Assignment 4, CSC430, Winter 2017
1 Goal
2 Guidelines
2.1 Handling Errors
2.2 Using Monads
3 The Assignment
3.1 Top-Level environment
3.2 New Values
3.3 New Forms
3.4 Order of Evaluation
3.5 Array Values
3.6 Syntax of PHYM4
4 Suggested Implementation Strategy
4.1 Simplification
4.2 Strings
4.3 Store-passing style
4.4 Quicksort (optional)
5 Interface
6.8.0.2

Assignment 4, CSC430, Winter 2017

1 Goal

Extend the interpreter to handle mutable arrays.

2 Guidelines

For this and all remaining assignments, every function you develop must come with the following things:

For this assignment, you must develop your solutions using the typed/racket language. If you still haven’t seen them, you might be interested in these Hints on Using Typed Racket in CPE 430.

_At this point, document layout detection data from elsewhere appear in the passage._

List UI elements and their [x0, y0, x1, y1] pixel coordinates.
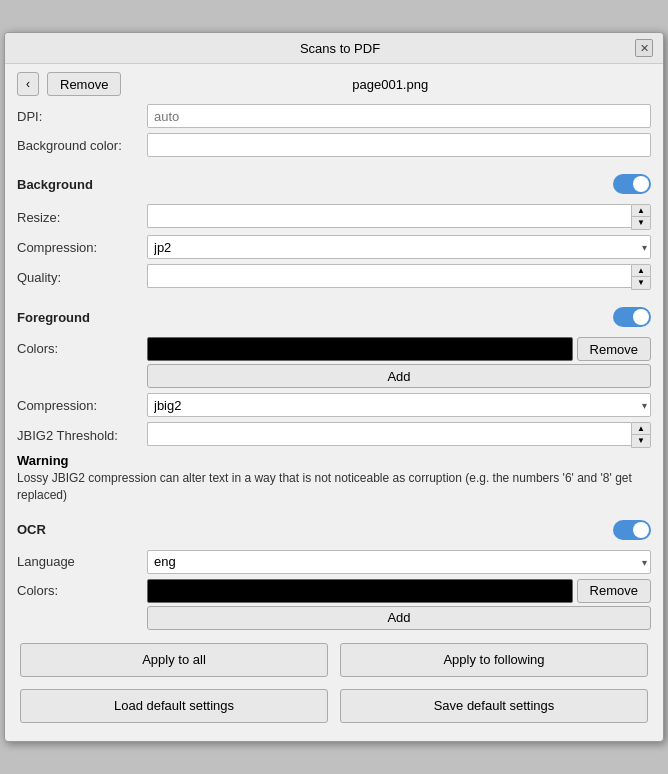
jbig2-decrement[interactable]: ▼	[632, 435, 650, 447]
quality-increment[interactable]: ▲	[632, 265, 650, 277]
quality-decrement[interactable]: ▼	[632, 277, 650, 289]
ocr-language-select-wrap: eng fra deu spa ▾	[147, 550, 651, 574]
dpi-row: DPI:	[17, 104, 651, 128]
main-window: Scans to PDF ✕ ‹ Remove page001.png DPI:…	[4, 32, 664, 742]
background-section-header: Background	[17, 170, 651, 198]
toolbar-row: ‹ Remove page001.png	[17, 72, 651, 96]
remove-page-button[interactable]: Remove	[47, 72, 121, 96]
dpi-input[interactable]	[147, 104, 651, 128]
quality-row: Quality: 50 ▲ ▼	[17, 264, 651, 290]
resize-spinbox: 50% ▲ ▼	[147, 204, 651, 230]
window-title: Scans to PDF	[45, 41, 635, 56]
ocr-language-row: Language eng fra deu spa ▾	[17, 550, 651, 574]
jbig2-row: JBIG2 Threshold: 90% ▲ ▼	[17, 422, 651, 448]
foreground-toggle[interactable]	[613, 307, 651, 327]
fg-color-swatch	[147, 337, 573, 361]
action-row-2: Load default settings Save default setti…	[17, 685, 651, 733]
bg-color-input[interactable]	[147, 133, 651, 157]
foreground-section-header: Foreground	[17, 303, 651, 331]
quality-spinbox: 50 ▲ ▼	[147, 264, 651, 290]
ocr-language-label: Language	[17, 554, 147, 569]
fg-colors-right: Remove Add	[147, 337, 651, 388]
jbig2-label: JBIG2 Threshold:	[17, 428, 147, 443]
ocr-color-swatch	[147, 579, 573, 603]
fg-compression-row: Compression: jbig2 ccitt none ▾	[17, 393, 651, 417]
nav-back-button[interactable]: ‹	[17, 72, 39, 96]
ocr-title: OCR	[17, 522, 46, 537]
fg-compression-select-wrap: jbig2 ccitt none ▾	[147, 393, 651, 417]
background-title: Background	[17, 177, 93, 192]
resize-decrement[interactable]: ▼	[632, 217, 650, 229]
resize-input[interactable]: 50%	[147, 204, 631, 228]
warning-title: Warning	[17, 453, 69, 468]
bg-compression-label: Compression:	[17, 240, 147, 255]
ocr-add-color-button[interactable]: Add	[147, 606, 651, 630]
jbig2-increment[interactable]: ▲	[632, 423, 650, 435]
bg-compression-select-wrap: jp2 jpeg png none ▾	[147, 235, 651, 259]
fg-colors-row: Colors: Remove Add	[17, 337, 651, 388]
resize-label: Resize:	[17, 210, 147, 225]
ocr-colors-right: Remove Add	[147, 579, 651, 630]
ocr-remove-color-button[interactable]: Remove	[577, 579, 651, 603]
dpi-label: DPI:	[17, 109, 147, 124]
quality-label: Quality:	[17, 270, 147, 285]
save-defaults-button[interactable]: Save default settings	[340, 689, 648, 723]
bg-color-row: Background color:	[17, 133, 651, 157]
background-toggle[interactable]	[613, 174, 651, 194]
resize-spin-buttons: ▲ ▼	[631, 204, 651, 230]
action-row-1: Apply to all Apply to following	[17, 635, 651, 685]
apply-all-button[interactable]: Apply to all	[20, 643, 328, 677]
warning-block: Warning Lossy JBIG2 compression can alte…	[17, 453, 651, 508]
apply-following-button[interactable]: Apply to following	[340, 643, 648, 677]
quality-spin-buttons: ▲ ▼	[631, 264, 651, 290]
ocr-section-header: OCR	[17, 516, 651, 544]
fg-color-item: Remove	[147, 337, 651, 361]
fg-colors-label: Colors:	[17, 337, 147, 356]
fg-remove-color-button[interactable]: Remove	[577, 337, 651, 361]
bg-compression-row: Compression: jp2 jpeg png none ▾	[17, 235, 651, 259]
warning-text: Lossy JBIG2 compression can alter text i…	[17, 470, 651, 504]
jbig2-spinbox: 90% ▲ ▼	[147, 422, 651, 448]
jbig2-spin-buttons: ▲ ▼	[631, 422, 651, 448]
ocr-toggle[interactable]	[613, 520, 651, 540]
page-filename: page001.png	[129, 77, 651, 92]
quality-input[interactable]: 50	[147, 264, 631, 288]
jbig2-input[interactable]: 90%	[147, 422, 631, 446]
fg-compression-label: Compression:	[17, 398, 147, 413]
fg-compression-select[interactable]: jbig2 ccitt none	[147, 393, 651, 417]
resize-row: Resize: 50% ▲ ▼	[17, 204, 651, 230]
fg-add-color-button[interactable]: Add	[147, 364, 651, 388]
ocr-colors-label: Colors:	[17, 579, 147, 598]
resize-increment[interactable]: ▲	[632, 205, 650, 217]
close-button[interactable]: ✕	[635, 39, 653, 57]
foreground-title: Foreground	[17, 310, 90, 325]
ocr-color-item: Remove	[147, 579, 651, 603]
bg-compression-select[interactable]: jp2 jpeg png none	[147, 235, 651, 259]
content-area: ‹ Remove page001.png DPI: Background col…	[5, 64, 663, 741]
ocr-colors-row: Colors: Remove Add	[17, 579, 651, 630]
ocr-language-select[interactable]: eng fra deu spa	[147, 550, 651, 574]
titlebar: Scans to PDF ✕	[5, 33, 663, 64]
bg-color-label: Background color:	[17, 138, 147, 153]
load-defaults-button[interactable]: Load default settings	[20, 689, 328, 723]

Your test cases must use the check-equal?, check-=, or check-exn forms.

Your solution should take the form of a single file. Solve each problem separately, ands make sure that each solution appears in a separate part of the file, with comments separating each problem’s solution.

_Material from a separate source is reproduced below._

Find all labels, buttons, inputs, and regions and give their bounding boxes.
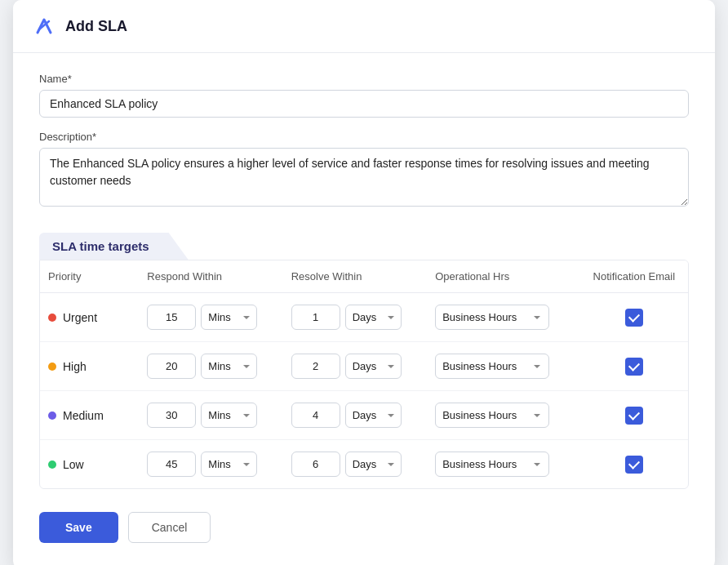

Hand in your solution using the handin server. For help with the handin server, please see the course web page.

2.1 Handling Errors

All of your error messages must start with the string "PHYM: ". Essentially, this allows my test cases to distinguish errors correctly signaled by your implementation from errors in your implementation. To be more specific: any error message that doesn’t contain the string "PHYM" will be considered to be an error in your implementation.

2.2 Using Monads

Want to use the store monad? Here’s some sample code:

monad-example.rkt

3 The Assignment

For this assignment, you must implement mutable arrays. These arrays are instead of boxes. Just as the previous assignments asked you to generalize the book’s solution from one argument to many arguments, this assignment generalizes from a single box to an array.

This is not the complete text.